## Supplied material
○ ○ ○

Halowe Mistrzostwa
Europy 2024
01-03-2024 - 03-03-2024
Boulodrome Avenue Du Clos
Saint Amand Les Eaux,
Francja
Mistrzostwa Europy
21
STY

○ ○ ○

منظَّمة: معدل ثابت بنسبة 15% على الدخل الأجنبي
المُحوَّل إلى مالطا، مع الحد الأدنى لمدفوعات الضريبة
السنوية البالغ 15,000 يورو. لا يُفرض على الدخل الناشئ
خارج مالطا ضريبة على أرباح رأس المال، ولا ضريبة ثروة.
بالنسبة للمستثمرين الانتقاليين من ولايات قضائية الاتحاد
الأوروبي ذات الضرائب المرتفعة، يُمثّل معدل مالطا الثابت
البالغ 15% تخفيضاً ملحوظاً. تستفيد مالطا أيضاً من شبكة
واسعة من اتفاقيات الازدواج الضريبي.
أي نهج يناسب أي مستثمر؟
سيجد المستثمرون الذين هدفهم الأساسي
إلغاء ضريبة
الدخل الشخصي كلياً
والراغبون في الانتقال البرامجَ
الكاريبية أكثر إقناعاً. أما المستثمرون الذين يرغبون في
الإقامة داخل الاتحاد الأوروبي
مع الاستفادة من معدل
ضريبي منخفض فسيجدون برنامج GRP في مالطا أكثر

○ ○ ○

## Work to complete
Find the string "مالطا" in the material above, and report every line where it occurs.

## Output of the task
المُحوَّل إلى مالطا، مع الحد الأدنى لمدفوعات الضريبة
خارج مالطا ضريبة على أرباح رأس المال، ولا ضريبة ثروة.
الأوروبي ذات الضرائب المرتفعة، يُمثّل معدل مالطا الثابت
البالغ 15% تخفيضاً ملحوظاً. تستفيد مالطا أيضاً من شبكة
ضريبي منخفض فسيجدون برنامج GRP في مالطا أكثر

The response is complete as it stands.